La primera vez que estuve en Tepoztlán, México —a 90 km del Distrito Federal— escuché a un vendedor callejero de tortas refiriéndose a un deslave de la montaña que había interrumpido el camino hacia donde veneran a Tepoztécatl (dios del pulque y los conejos). Decía que la montaña se derrumba y corta el camino porque ese dios se enoja con los turistas ante “su falta de humildad”.
Según el vendedor de tortas, los turistas suben con miradas curiosas, pero sin veneración ni respeto y siembran un río de ofensas: botellas de gaseosas, paquetes de cigarrillos, restos de comidas. Son caravanas de mirones maleducados que llegan a esas sagradas alturas sin meditación ni sentimiento. Y cada tanto, el dios dice basta y le clausura el paso a tanta irreverencia.
Hay en Tepoztlán caminos alternativos, pero ningún baqueano (ni aun a cambio de una buena propina), lleva turistas por ahí cuando el dios cierra la montaña. El vendedor de tortas aseguró que el mejor día para visitar el pueblo y llegar a la montaña es el martes, ya que los lunes los pobladores se ocupan de limpiar todo, de borrar las ofensas recibidas.

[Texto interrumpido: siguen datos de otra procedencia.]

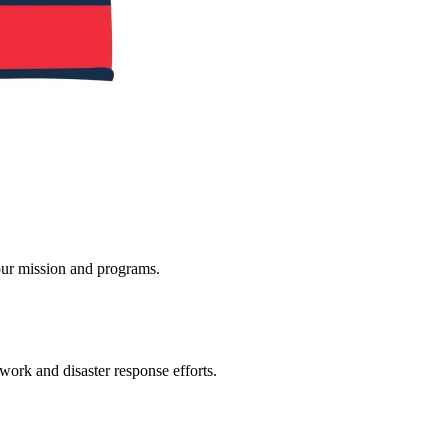
ur mission and programs.
 work and disaster response efforts.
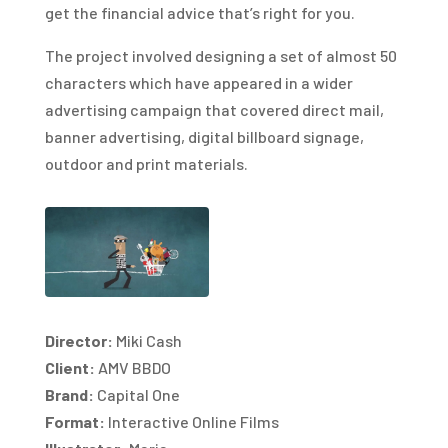
get the financial advice that’s right for you.
The project involved designing a set of almost 50
characters which have appeared in a wider
advertising campaign that covered direct mail,
banner advertising, digital billboard signage,
outdoor and print materials.
Director:
Miki Cash
Client:
AMV BBDO
Brand:
Capital One
Format:
Interactive Online Films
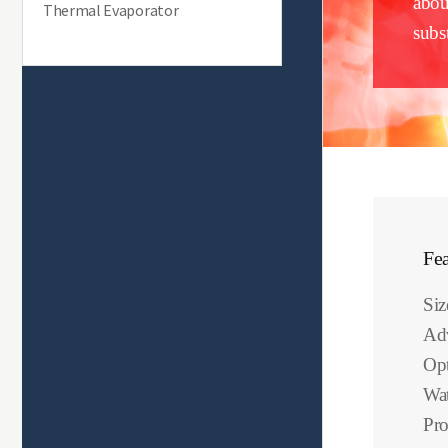
abou
Thermal Evaporator
subst
Fea
Si
Ad
Opt
Wat
Pro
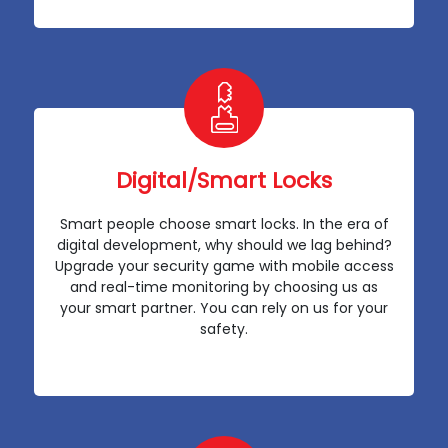
Digital/Smart Locks
Smart people choose smart locks. In the era of
digital development, why should we lag behind?
Upgrade your security game with mobile access
and real-time monitoring by choosing us as
your smart partner. You can rely on us for your
safety.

El dios tepozteco debía estar atribulado, reconoció el vendedor, porque sabía que a su pueblo el turismo le proporcionaba una ayuda económica, pero al mismo tiempo lo ofendía y humillaba la conducta de esos invasores que no se apoderaban del territorio, pero “les faltaban el respeto”.
Para el vendedor de tortas todos eran iguales. Desde mi posición de simple oyente renuncié a intervenir para diferenciar entre turistas y viajeros. Sin embargo, fue él quien separó la paja del trigo: “Los que llegan, amables, los que miran a la cara y saludan, ellos no tiran basura, ellos no ofenden. Los que ni ven por dónde van, no saludan y pisan con prepotencia, ésos sí; ésos son los enemigos”.